What we’re actually talking about is called “nocturnal enuresis.” Kidneys naturally make more urine at night. And since your bladder is probably still growing, it might not be ready for the pee surplus.

Furthermore, at night, your brain is so deeply asleep that your whole body is numb, so you can’t feel when your body has to “go.” Thus, your body takes care of business.

I slept on rubber sheets for years. My mother took me to doctors because she was worried about my urinary problem. The doctor said it was probably stress.

Which brings up my final point.

Stress. Stress is one of the most common reason for enuresis. You might not THINK you’re stressed, but you probably are. Kids experience stress when life is unpredictable. Moving into a new house, or a new school, or experiencing a divorce, or losing a parent, or whatever.

So anyway, my mother finally cured my problem by setting an alarm clock. For years I slept with an alarm clock beside my bed. The clock went off at 1 a.m. Every night. The rule was whenever the alarm sounded, I got up and went to the bathroom.

I did this for three years. Eventually, I quit wetting the bed. In fact, going to the bathroom at night became such a habit that, to this day, I still wake up around that same time to see a man about a dog.

The main thing here is to realize that you are not weird, my friend. You’re just going through something. You’ve endured a lot in your life, and your body is likely dealing with stress the best way it knows how.

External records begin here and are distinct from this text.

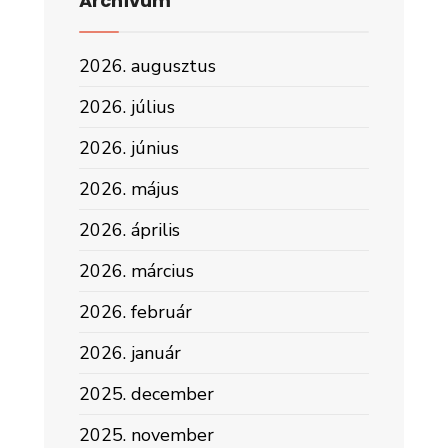
Archívum
2026. augusztus
2026. július
2026. június
2026. május
2026. április
2026. március
2026. február
2026. január
2025. december
2025. november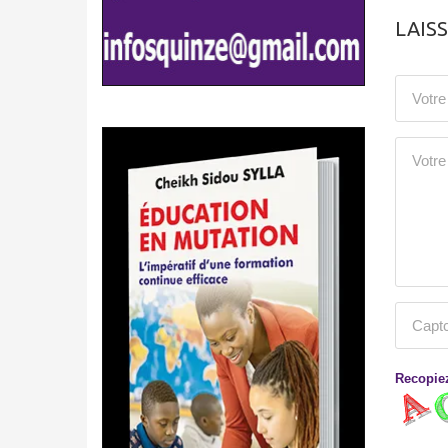
LAIS
Recopiez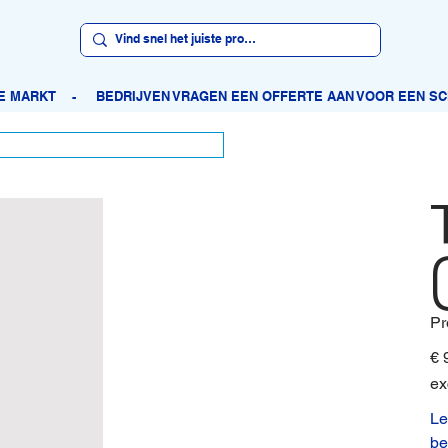
Pr
Prijs
€ 
ex
Le
be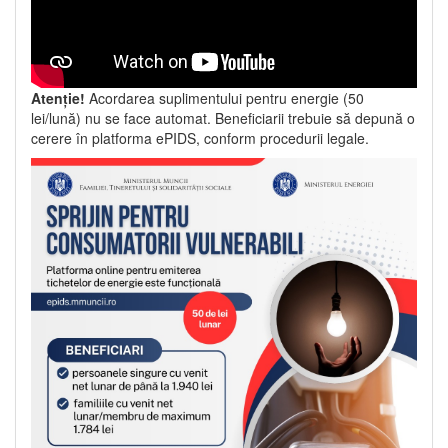
Atenție!
Acordarea suplimentului pentru energie (50
lei/lună) nu se face automat. Beneficiarii trebuie să depună o
cerere în platforma ePIDS, conform procedurii legale.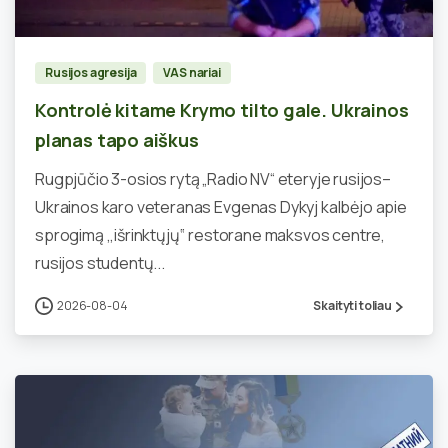
Rusijos agresija
VAS nariai
Kontrolė kitame Krymo tilto gale. Ukrainos
planas tapo aiškus
Rugpjūčio 3-osios rytą „Radio NV“ eteryje rusijos–
Ukrainos karo veteranas Evgenas Dykyj kalbėjo apie
sprogimą ,,išrinktųjų‘‘ restorane maksvos centre,
rusijos studentų...
2026-08-04
Skaityti toliau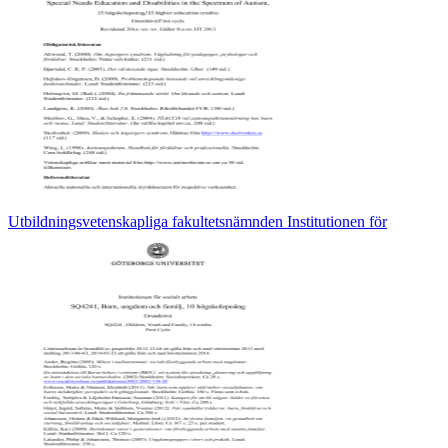
Utbildningsvetenskapliga fakultetsnämnden Institutionen för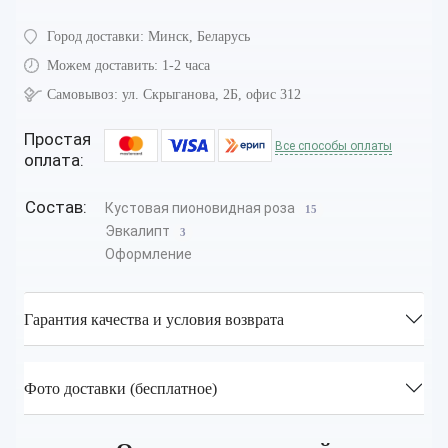
Город доставки:
Минск, Беларусь
Можем доставить:
1-2 часа
Самовывоз:
ул. Скрыганова, 2Б, офис 312
Простая
Все способы оплаты
оплата:
Состав:
Кустовая пионовидная роза
15
Эвкалипт
3
Оформление
Гарантия качества и условия возврата
Фото доставки (бесплатное)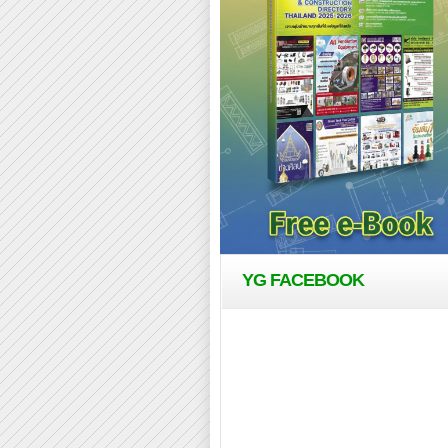
YG FACEBOOK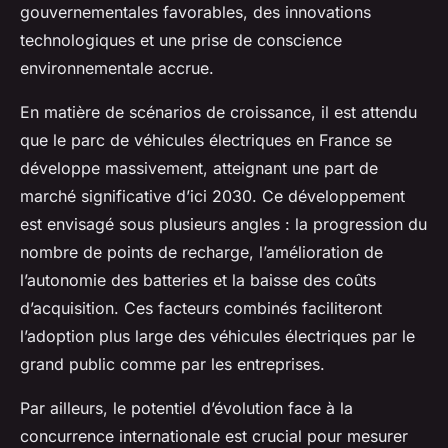
gouvernementales favorables, des innovations
technologiques et une prise de conscience
environnementale accrue.
En matière de scénarios de croissance, il est attendu
que le parc de véhicules électriques en France se
développe massivement, atteignant une part de
marché significative d’ici 2030. Ce développement
est envisagé sous plusieurs angles : la progression du
nombre de points de recharge, l’amélioration de
l’autonomie des batteries et la baisse des coûts
d’acquisition. Ces facteurs combinés faciliteront
l’adoption plus large des véhicules électriques par le
grand public comme par les entreprises.
Par ailleurs, le potentiel d’évolution face à la
concurrence internationale est crucial pour mesurer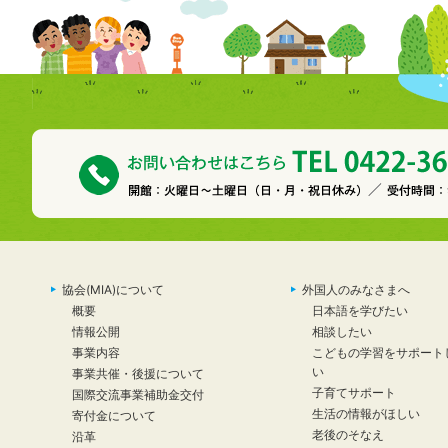
協会(MIA)について
外国人のみなさまへ
概要
日本語を学びたい
情報公開
相談したい
事業内容
こどもの学習をサポート
い
事業共催・後援について
子育てサポート
国際交流事業補助金交付
生活の情報がほしい
寄付金について
老後のそなえ
沿革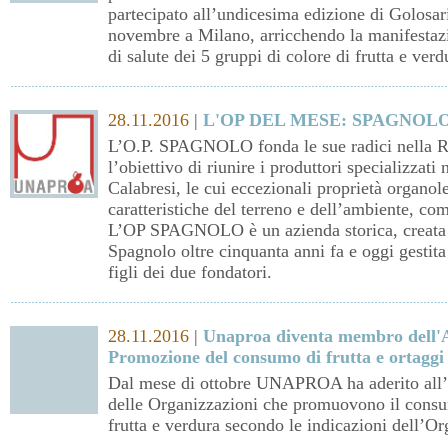
partecipato all’undicesima edizione di Golosari
novembre a Milano, arricchendo la manifestaz
di salute dei 5 gruppi di colore di frutta e verd
28.11.2016
|
L'OP DEL MESE: SPAGNOL
L’O.P. SPAGNOLO fonda le sue radici nella Re
l’obiettivo di riunire i produttori specializzat
Calabresi, le cui eccezionali proprietà organol
caratteristiche del terreno e dell’ambiente, co
L’OP SPAGNOLO è un azienda storica, creata 
Spagnolo oltre cinquanta anni fa e oggi gestit
figli dei due fondatori.
28.11.2016
|
Unaproa diventa membro dell'A
Promozione del consumo di frutta e ortaggi 
Dal mese di ottobre UNAPROA ha aderito all’
delle Organizzazioni che promuovono il consum
frutta e verdura secondo le indicazioni dell’O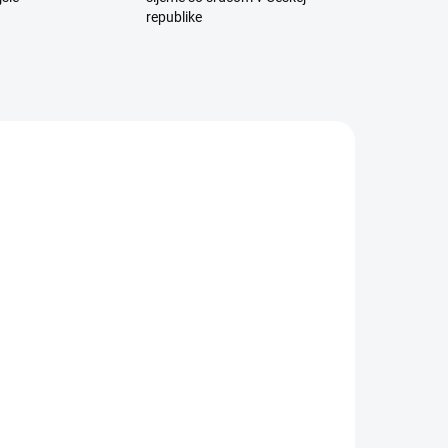
republike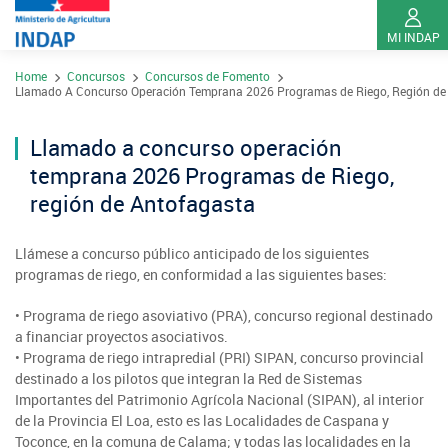
MI INDAP
Pasar
Home
Concursos
Concursos de Fomento
al
Contacto
Llamado A Concurso Operación Temprana 2026 Programas de Riego, Región de
contenido
Transparencia
principal
Llamado a concurso operación
Ley del Lobby
temprana 2026 Programas de Riego,
Sistema de Integridad
región de Antofagasta
Llámese a concurso público anticipado de los siguientes
Sobre INDAP
programas de riego, en conformidad a las siguientes bases:
Nuestros Programas
• Programa de riego asoviativo (PRA), concurso regional destinado
¿Qué es INDAP?
a financiar proyectos asociativos.
Acciones INDAP
• Programa de riego intrapredial (PRI) SIPAN, concurso provincial
Programa Desarrollo Territorial Indígena
Sea usuario INDAP
Sitios Regionales
destinado a los pilotos que integran la Red de Sistemas
Importantes del Patrimonio Agrícola Nacional (SIPAN), al interior
Red Tiendas Mundo Rural
Programa de Asociatividad Económica
Sala de Prensa
Gestión y Presupuesto
de la Provincia El Loa, esto es las Localidades de Caspana y
Valparaíso
Arica y Parinacota
Toconce, en la comuna de Calama; y todas las localidades en la
Sello Manos Campesinas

Talk to a doc. Try not to overthink things. You’re going to get past this. I promise. I got through it. So will you. You might not think your father has time for you, but you can rest assured that I do.

Write me any time.

Love,
—Your Fellow Bedwetter

2 comments

  1. Dee Thompson - December 29, 2023 3:24 pm

    Poor kid. I was a bedwetter until I was about 9. I woke up, cleaned myself up and put on a fresh gown, and got in bed with my parents, every night. No wonder I am the youngest. I had an “accident” once when I was about 15.
    Your mother’s trick of setting the clock was/is brilliant. Great advice. I hope he sees your column.

    Reply
  2. Patricia Taylor - December 30, 2023 12:26 am

    What an uplifting letter to this child! Wonderful advice and care! You gave them Hope and Courage and Real Answers! God Bless You for sharing your story with them!